Summary
Prediction errors signal unexpected outcomes indicating that expectations need to be adjusted. For adjusting expectations efficiently prediction errors need to be associated with the precise features that gave rise to the unexpected outcome. For many visual tasks this credit assignment proceeds in a multidimensional feature space that makes it ambiguous which object defining features are relevant. Here, we report of a potential solution by showing that neurons in all areas of the medial and lateral fronto-striatal networks encode prediction errors that are specific to separate features of attended multidimensional stimuli, with the most ubiquitous prediction error occurring for the reward relevant features. These feature specific prediction error signals (1) are different from a non-specific prediction error signal, (2) arise earliest in the anterior cingulate cortex and later in lateral prefrontal cortex, caudate and ventral striatum, and (3) contribute to feature-based stimulus selection after learning.

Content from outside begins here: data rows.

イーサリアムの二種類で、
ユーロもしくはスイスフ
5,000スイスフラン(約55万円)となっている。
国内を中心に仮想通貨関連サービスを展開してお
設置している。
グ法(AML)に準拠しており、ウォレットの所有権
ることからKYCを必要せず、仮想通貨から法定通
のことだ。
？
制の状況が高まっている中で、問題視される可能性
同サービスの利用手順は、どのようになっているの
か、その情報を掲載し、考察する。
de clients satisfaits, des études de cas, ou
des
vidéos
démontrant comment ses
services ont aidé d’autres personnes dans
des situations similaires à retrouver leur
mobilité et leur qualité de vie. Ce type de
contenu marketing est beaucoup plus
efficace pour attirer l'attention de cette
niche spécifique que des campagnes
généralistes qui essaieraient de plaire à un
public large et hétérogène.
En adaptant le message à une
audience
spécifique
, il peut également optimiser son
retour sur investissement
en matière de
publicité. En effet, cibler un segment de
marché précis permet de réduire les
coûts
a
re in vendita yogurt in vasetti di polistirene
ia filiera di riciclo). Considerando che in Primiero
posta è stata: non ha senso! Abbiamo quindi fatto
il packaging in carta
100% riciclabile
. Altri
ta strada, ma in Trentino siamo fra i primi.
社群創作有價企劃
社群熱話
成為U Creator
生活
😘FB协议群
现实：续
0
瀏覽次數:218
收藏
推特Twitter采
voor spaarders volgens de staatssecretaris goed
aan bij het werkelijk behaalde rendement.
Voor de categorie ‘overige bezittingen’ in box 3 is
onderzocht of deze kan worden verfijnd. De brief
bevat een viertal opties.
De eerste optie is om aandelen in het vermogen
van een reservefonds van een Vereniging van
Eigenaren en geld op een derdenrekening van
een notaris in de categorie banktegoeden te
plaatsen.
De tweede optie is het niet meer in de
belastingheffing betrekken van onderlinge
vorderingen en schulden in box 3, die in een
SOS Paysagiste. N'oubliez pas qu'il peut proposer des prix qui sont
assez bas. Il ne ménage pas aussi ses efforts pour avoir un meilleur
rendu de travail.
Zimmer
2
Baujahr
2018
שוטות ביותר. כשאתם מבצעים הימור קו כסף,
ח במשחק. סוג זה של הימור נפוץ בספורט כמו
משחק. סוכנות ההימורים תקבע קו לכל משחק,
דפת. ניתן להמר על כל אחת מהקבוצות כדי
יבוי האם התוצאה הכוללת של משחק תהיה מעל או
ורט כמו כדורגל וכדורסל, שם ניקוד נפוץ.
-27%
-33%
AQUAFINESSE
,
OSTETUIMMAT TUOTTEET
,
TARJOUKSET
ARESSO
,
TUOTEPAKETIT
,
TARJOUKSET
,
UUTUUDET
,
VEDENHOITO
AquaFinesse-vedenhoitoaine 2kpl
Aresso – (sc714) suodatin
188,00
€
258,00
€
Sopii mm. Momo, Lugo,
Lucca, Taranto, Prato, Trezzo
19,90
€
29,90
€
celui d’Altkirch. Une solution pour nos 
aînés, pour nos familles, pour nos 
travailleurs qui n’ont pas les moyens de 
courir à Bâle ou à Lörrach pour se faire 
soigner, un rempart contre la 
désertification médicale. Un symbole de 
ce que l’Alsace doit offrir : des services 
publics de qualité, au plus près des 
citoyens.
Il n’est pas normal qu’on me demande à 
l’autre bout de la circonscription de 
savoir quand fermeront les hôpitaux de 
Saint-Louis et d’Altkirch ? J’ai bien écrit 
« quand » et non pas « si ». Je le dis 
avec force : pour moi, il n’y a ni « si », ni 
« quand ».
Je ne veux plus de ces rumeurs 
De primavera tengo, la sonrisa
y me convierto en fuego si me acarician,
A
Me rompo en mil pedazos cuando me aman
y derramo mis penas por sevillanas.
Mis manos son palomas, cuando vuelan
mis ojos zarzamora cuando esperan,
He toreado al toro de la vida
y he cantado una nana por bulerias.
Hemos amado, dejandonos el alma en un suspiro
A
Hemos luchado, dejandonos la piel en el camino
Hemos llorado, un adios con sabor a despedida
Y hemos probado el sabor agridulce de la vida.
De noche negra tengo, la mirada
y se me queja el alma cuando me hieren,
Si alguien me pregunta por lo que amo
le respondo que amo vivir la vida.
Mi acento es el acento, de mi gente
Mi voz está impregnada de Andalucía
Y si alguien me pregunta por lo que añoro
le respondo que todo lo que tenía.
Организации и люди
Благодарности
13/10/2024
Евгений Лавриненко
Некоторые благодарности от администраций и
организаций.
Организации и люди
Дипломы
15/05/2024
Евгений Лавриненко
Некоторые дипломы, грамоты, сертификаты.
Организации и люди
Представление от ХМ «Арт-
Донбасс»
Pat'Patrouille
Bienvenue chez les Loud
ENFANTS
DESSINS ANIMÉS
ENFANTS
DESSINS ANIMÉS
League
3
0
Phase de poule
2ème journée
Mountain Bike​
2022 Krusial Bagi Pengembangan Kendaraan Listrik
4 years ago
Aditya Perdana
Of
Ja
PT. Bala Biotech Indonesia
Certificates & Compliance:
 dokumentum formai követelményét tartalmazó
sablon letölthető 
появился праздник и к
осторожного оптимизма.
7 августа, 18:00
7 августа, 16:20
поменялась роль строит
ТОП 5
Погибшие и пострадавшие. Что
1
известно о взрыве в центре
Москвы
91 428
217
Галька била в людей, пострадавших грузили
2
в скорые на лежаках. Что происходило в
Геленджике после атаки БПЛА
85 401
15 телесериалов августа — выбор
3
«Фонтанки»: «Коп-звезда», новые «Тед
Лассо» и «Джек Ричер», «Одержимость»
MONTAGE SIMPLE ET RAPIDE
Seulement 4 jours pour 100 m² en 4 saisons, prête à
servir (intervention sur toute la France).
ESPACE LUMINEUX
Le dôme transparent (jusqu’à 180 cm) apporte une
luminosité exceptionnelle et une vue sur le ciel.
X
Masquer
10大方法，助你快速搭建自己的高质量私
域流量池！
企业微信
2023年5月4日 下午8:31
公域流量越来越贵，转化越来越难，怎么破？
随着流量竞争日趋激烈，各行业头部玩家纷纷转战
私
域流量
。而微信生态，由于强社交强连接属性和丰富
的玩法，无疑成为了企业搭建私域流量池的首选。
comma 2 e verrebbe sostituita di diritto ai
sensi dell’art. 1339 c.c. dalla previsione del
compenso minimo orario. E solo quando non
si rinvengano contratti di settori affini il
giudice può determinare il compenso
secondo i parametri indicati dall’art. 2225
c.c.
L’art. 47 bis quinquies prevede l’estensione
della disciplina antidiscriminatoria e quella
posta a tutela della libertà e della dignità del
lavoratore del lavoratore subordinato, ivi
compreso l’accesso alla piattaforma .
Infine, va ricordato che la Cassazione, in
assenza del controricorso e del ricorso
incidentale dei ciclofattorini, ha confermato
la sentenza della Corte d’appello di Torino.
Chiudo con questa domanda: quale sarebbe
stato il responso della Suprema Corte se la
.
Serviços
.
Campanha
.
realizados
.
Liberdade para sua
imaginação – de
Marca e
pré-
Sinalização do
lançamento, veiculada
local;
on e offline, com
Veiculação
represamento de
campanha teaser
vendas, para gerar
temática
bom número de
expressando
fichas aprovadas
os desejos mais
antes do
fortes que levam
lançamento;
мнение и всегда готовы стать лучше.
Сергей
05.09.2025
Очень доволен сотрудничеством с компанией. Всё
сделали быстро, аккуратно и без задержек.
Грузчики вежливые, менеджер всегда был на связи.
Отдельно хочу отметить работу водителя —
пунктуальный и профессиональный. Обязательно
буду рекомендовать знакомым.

These findings provide strong evidence for a widely-distributed feature-based eligibility trace that can be used to update synaptic weights for improved feature-based attention.
Highlights
Neural reward prediction errors carry information for updating feature-based attention in all areas of the fronto-striatal network.
Feature specific neural prediction errors emerge earliest in anterior cingulate cortex and later in lateral prefrontal cortex.
Ventral striatum neurons encode feature specific surprise strongest for the goal-relevant feature.
Neurons encoding feature-specific prediction errors contribute to attentional selection after learning.